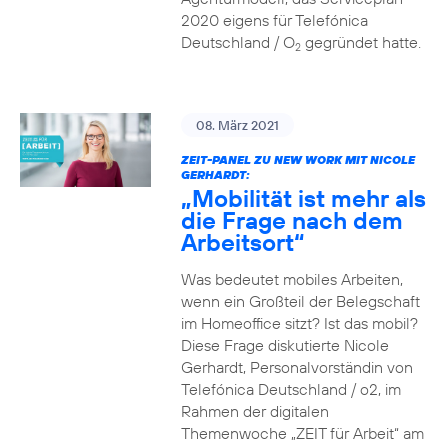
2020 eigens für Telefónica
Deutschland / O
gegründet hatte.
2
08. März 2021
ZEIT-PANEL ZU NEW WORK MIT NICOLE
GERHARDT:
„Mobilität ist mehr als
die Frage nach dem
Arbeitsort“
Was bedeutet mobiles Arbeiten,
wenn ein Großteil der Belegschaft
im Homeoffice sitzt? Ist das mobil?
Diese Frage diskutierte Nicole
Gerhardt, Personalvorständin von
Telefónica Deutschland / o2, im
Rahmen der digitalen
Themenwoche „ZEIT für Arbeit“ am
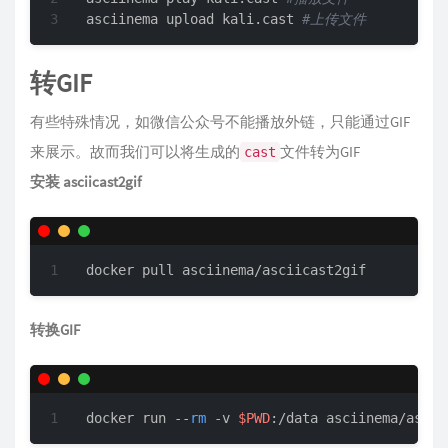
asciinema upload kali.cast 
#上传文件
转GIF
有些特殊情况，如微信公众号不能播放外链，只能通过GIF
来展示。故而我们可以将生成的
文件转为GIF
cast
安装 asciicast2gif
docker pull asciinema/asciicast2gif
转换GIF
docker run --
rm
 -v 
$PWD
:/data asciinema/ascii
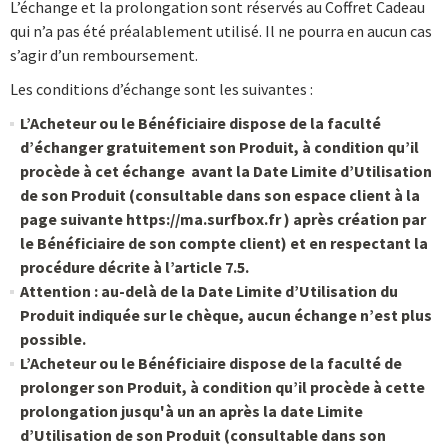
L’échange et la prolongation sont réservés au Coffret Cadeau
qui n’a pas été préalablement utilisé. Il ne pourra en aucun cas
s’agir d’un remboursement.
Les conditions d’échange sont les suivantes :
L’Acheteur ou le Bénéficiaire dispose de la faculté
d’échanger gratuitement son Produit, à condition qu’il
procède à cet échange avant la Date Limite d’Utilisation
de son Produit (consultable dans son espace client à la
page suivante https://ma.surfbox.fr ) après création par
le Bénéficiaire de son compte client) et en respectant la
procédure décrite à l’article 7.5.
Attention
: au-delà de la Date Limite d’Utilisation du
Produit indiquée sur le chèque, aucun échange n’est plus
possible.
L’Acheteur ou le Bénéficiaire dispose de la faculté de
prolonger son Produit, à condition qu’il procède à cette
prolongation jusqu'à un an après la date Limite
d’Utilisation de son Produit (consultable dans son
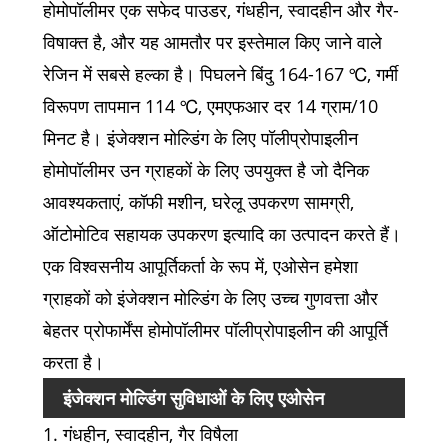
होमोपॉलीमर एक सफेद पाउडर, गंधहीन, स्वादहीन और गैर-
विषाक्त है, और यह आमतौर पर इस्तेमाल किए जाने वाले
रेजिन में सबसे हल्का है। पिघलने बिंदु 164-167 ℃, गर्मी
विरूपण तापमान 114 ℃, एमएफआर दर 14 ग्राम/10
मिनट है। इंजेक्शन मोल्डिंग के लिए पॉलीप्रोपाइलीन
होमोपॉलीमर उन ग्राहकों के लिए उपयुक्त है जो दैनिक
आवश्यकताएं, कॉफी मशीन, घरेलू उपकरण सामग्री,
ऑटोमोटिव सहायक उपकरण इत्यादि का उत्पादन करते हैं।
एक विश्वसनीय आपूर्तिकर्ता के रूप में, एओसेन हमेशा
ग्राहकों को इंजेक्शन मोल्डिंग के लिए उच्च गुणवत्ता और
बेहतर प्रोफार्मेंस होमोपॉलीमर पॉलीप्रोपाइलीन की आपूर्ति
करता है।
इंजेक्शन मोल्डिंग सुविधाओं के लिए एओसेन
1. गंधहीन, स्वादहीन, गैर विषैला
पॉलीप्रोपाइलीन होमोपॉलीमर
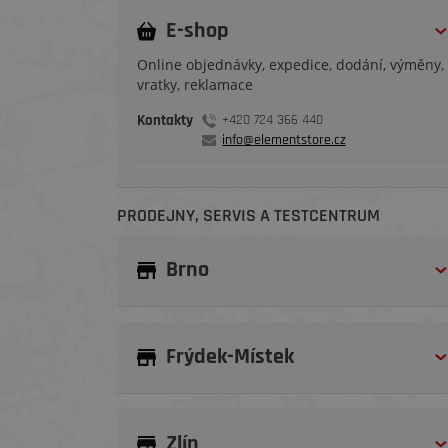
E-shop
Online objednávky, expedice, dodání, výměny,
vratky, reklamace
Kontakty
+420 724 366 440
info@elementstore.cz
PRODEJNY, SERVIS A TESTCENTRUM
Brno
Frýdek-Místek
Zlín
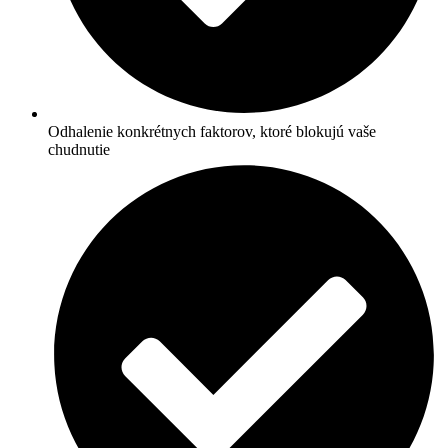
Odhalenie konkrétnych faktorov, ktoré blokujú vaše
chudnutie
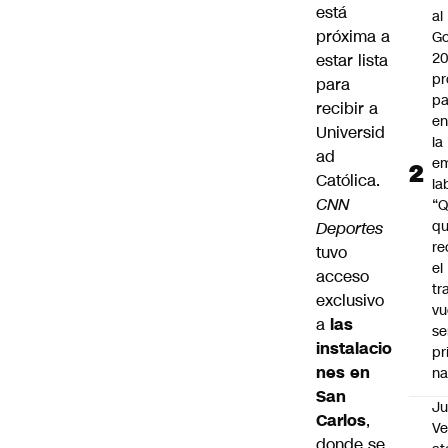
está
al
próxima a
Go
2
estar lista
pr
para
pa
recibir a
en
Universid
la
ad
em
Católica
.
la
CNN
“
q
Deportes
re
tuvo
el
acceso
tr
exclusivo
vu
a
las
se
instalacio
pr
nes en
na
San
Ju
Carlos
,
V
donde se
-*-*-
PROBLEM DESCRIPTION
Set down, in exact form, only the lines that start at the one containing "d’Utilisation de son" and finish at the last line of the material; pictures do not go in.

EXERCISE OUTPUT
d’Utilisation de son Produit (consultable dans son
होमोपॉलीमर एक सफेद पाउडर, गंधहीन, स्वादहीन और गैर-
विषाक्त है, और यह आमतौर पर इस्तेमाल किए जाने वाले
रेजिन में सबसे हल्का है। पिघलने बिंदु 164-167 ℃, गर्मी
विरूपण तापमान 114 ℃, एमएफआर दर 14 ग्राम/10
मिनट है। इंजेक्शन मोल्डिंग के लिए पॉलीप्रोपाइलीन
होमोपॉलीमर उन ग्राहकों के लिए उपयुक्त है जो दैनिक
आवश्यकताएं, कॉफी मशीन, घरेलू उपकरण सामग्री,
ऑटोमोटिव सहायक उपकरण इत्यादि का उत्पादन करते हैं।
एक विश्वसनीय आपूर्तिकर्ता के रूप में, एओसेन हमेशा
ग्राहकों को इंजेक्शन मोल्डिंग के लिए उच्च गुणवत्ता और
बेहतर प्रोफार्मेंस होमोपॉलीमर पॉलीप्रोपाइलीन की आपूर्ति
करता है।
इंजेक्शन मोल्डिंग सुविधाओं के लिए एओसेन
1. गंधहीन, स्वादहीन, गैर विषैला
पॉलीप्रोपाइलीन होमोपॉलीमर
E-shop
Online objednávky, expedice, dodání, výměny,
vratky, reklamace
Kontakty
+420 724 366 440
info@elementstore.cz
PRODEJNY, SERVIS A TESTCENTRUM
Brno
Frýdek-Místek
Zlín
Odhalenie konkrétnych faktorov, ktoré blokujú vaše
chudnutie
está
al
próxima a
Go
2
estar lista
pr
para
pa
recibir a
en
Universid
la
ad
em
Católica
.
la
CNN
“
q
Deportes
re
tuvo
el
acceso
tr
exclusivo
vu
a
las
se
instalacio
pr
nes en
na
San
Ju
Carlos
,
V
donde se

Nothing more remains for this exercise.